David Patrick Stearns reviewed the soundtrack of the film on CD in Stereo Review in August 1992. The disc, he wrote, was "totally against the current trend toward small-scale Mozart performances, but the grandeur of Bernstein's conception – with dramatic outbursts, rubatos, and a lineup of star soloists ... – can be awe inspiring". The album was an essential purchase for devotees of Bernstein, even though he was not famed as a Mozartian and his conducting was not idiomatic.

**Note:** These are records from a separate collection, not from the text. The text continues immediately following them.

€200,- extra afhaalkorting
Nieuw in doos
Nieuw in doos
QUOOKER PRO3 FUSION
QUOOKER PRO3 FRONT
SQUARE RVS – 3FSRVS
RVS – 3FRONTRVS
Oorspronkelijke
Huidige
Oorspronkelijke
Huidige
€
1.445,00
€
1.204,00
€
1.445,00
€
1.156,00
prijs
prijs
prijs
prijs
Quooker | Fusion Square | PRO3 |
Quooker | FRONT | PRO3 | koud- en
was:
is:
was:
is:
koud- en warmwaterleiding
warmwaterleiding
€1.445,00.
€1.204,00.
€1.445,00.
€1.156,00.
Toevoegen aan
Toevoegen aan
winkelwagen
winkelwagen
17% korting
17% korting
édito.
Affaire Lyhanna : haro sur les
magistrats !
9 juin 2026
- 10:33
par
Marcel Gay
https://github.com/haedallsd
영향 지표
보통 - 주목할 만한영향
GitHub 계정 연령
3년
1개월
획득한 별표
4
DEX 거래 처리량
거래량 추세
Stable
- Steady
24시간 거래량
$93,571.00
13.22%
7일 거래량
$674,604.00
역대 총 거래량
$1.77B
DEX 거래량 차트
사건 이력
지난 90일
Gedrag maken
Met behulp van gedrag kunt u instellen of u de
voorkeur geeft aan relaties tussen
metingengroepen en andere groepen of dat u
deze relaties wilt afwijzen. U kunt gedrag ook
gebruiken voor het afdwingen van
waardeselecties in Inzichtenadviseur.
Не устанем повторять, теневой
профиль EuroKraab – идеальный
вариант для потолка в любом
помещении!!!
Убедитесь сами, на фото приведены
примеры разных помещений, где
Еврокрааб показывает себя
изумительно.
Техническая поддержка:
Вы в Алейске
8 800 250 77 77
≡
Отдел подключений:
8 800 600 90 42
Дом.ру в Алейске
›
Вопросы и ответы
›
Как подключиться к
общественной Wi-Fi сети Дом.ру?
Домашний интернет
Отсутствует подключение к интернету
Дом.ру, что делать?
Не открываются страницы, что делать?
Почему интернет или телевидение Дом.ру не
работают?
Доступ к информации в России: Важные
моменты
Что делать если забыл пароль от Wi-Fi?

The album was also discussed in a survey of the discography of the Great Mass in Gramophone and in Business Review Weekly, Diapason, International Record Review, Peter Gradenwitz's Leonard Bernstein: 1918–1990: Unendliche Vielfalt eines Musikers (1995), Renate Ulm and Doris Sennefelder's 50 Jahre Symphonieorchester des Bayerischen Rundfunks: 1949–1999 (1999) and The Penguin Guide to Recorded Music (2008).

==Home media history==
In 1991, Deutsche Grammophon released a 71-minute soundtrack of the album (omitting Bernstein's talk) on chromium dioxide, Dolby B audio cassette (catalogue number 431-791-4) and on CD (catalogue number 431-791-2). The CD is accompanied by a 24-page insert booklet, designed under the art direction of Lutz Bode, including a photograph of Leonard Posch's 1789 boxwood relief of Mozart, a photograph of Waldsassen's Stiftsbasilika by Susesch Bayat, a photograph of Bernstein by Ludwig Schirmer, texts in English, French, German and Latin and notes by Peter Branscombe, Jean-Victor Hocquard, Wolfgang Hochstein and Paolo Gallarati in English, French, German and Italian respectively. Also in 1991, Deutsche Grammophon issued the album on an 86-minute VHS video cassette (catalogue number 072-185-3) and an 86-minute CLV (extended play) PAL Laserdisc (catalogue number 072-185-1), both with 4:3 colour video and the latter with CD-quality digital stereo audio.

In 2006, Deutsche Grammophon issued the album on an 86-minute Region 0 DVD (catalogue number 00440-073-4240), with 4:3 NTSC colour video and with audio in both PCM stereo and an ersatz 5.1-channel DTS upmix created by Emil Berliner Studios of Langenhagen using the company's AMSI II (Ambient Surround Imaging) technology. The DVD offers subtitles in Chinese, English, French, German, Latin and Spanish, and is accompanied by a 12-page booklet lacking texts but including notes by Wolfgang Stähr in English, French and German.